====== Data in this exercise

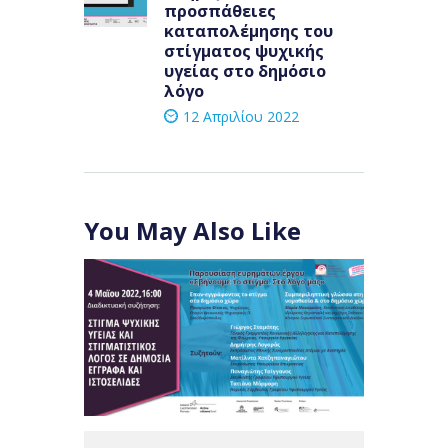
προσπάθειες
καταπολέμησης του
στίγματος ψυχικής
υγείας στο δημόσιο
λόγο
12 Απριλίου 2022
You May Also Like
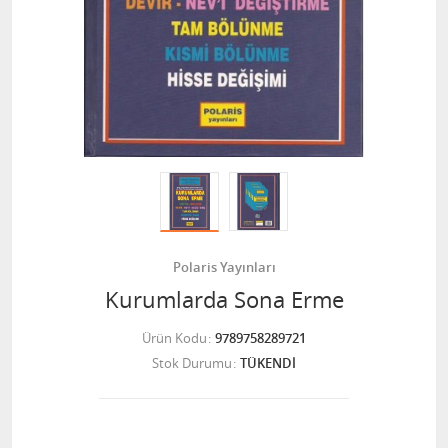
Polaris Yayınları
Kurumlarda Sona Erme
Ürün Kodu
9789758289721
Stok Durumu
TÜKENDİ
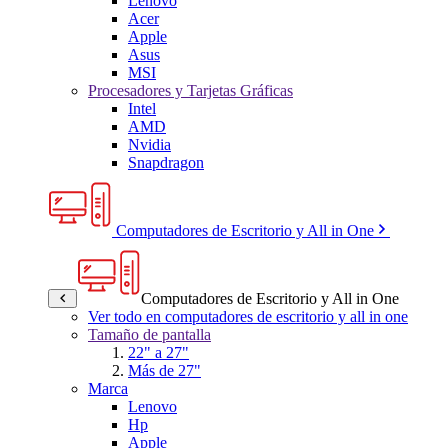
Lenovo
Acer
Apple
Asus
MSI
Procesadores y Tarjetas Gráficas
Intel
AMD
Nvidia
Snapdragon
Computadores de Escritorio y All in One
Computadores de Escritorio y All in One
Ver todo en computadores de escritorio y all in one
Tamaño de pantalla
22" a 27"
Más de 27"
Marca
Lenovo
Hp
Apple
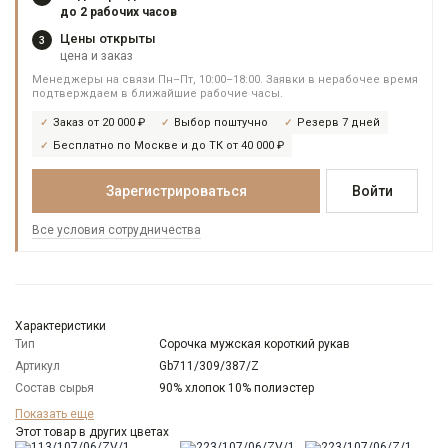
до 2 рабочих часов
Цены открыты
3
цена и заказ
Менеджеры на связи Пн–Пт, 10:00–18:00. Заявки в нерабочее время
подтверждаем в ближайшие рабочие часы.
Заказ от 20 000 ₽
Выбор поштучно
Резерв 7 дней
Бесплатно по Москве и до ТК от 40 000 ₽
Зарегистрироваться
Войти
Все условия сотрудничества
Характеристики
Тип
Сорочка мужская короткий рукав
Артикул
Gb711/309/387/Z
Состав сырья
90% хлопок 10% полиэстер
Бренд
GREG
Показать еще
Модель
Этот товар в других цветах
Зауженная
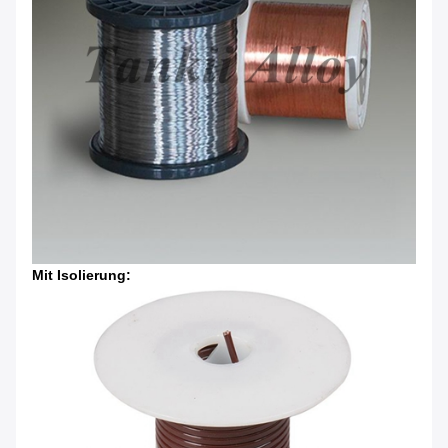
Mit Isolierung:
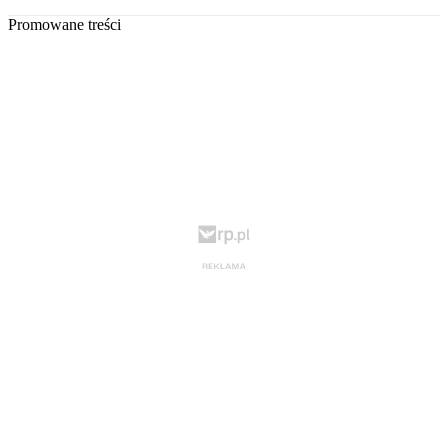
Promowane treści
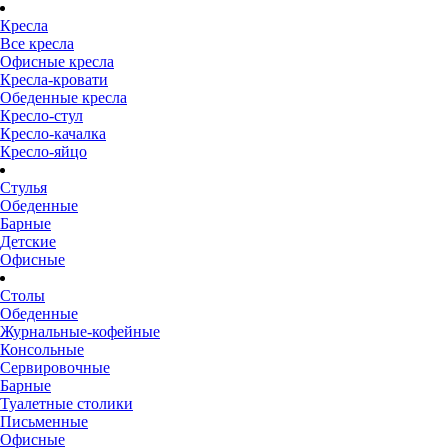
Кресла
Все кресла
Офисные кресла
Кресла-кровати
Обеденные кресла
Кресло-стул
Кресло-качалка
Кресло-яйцо
Стулья
Обеденные
Барные
Детские
Офисные
Столы
Обеденные
Журнальные-кофейные
Консольные
Сервировочные
Барные
Туалетные столики
Письменные
Офисные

============

What you should do:
The result should be the full set of entries above, restated exactly and without images.

Expected output:
προσπάθειες
καταπολέμησης του
στίγματος ψυχικής
υγείας στο δημόσιο
λόγο
12 Απριλίου 2022
You May Also Like
Polaris Yayınları
Kurumlarda Sona Erme
Ürün Kodu
9789758289721
Stok Durumu
TÜKENDİ
Lenovo
Acer
Apple
Asus
MSI
Procesadores y Tarjetas Gráficas
Intel
AMD
Nvidia
Snapdragon
Computadores de Escritorio y All in One
Computadores de Escritorio y All in One
Ver todo en computadores de escritorio y all in one
Tamaño de pantalla
22" a 27"
Más de 27"
Marca
Lenovo
Hp
Apple
до 2 рабочих часов
Цены открыты
3
цена и заказ
Менеджеры на связи Пн–Пт, 10:00–18:00. Заявки в нерабочее время
подтверждаем в ближайшие рабочие часы.
Заказ от 20 000 ₽
Выбор поштучно
Резерв 7 дней
Бесплатно по Москве и до ТК от 40 000 ₽
Зарегистрироваться
Войти
Все условия сотрудничества
Характеристики
Тип
Сорочка мужская короткий рукав
Артикул
Gb711/309/387/Z
Состав сырья
90% хлопок 10% полиэстер
Бренд
GREG
Показать еще
Модель
Этот товар в других цветах
Зауженная
Mit Isolierung:
Promowane treści
Кресла
Все кресла
Офисные кресла
Кресла-кровати
Обеденные кресла
Кресло-стул
Кресло-качалка
Кресло-яйцо
Стулья
Обеденные
Барные
Детские
Офисные
Столы
Обеденные
Журнальные-кофейные
Консольные
Сервировочные
Барные
Туалетные столики
Письменные
Офисные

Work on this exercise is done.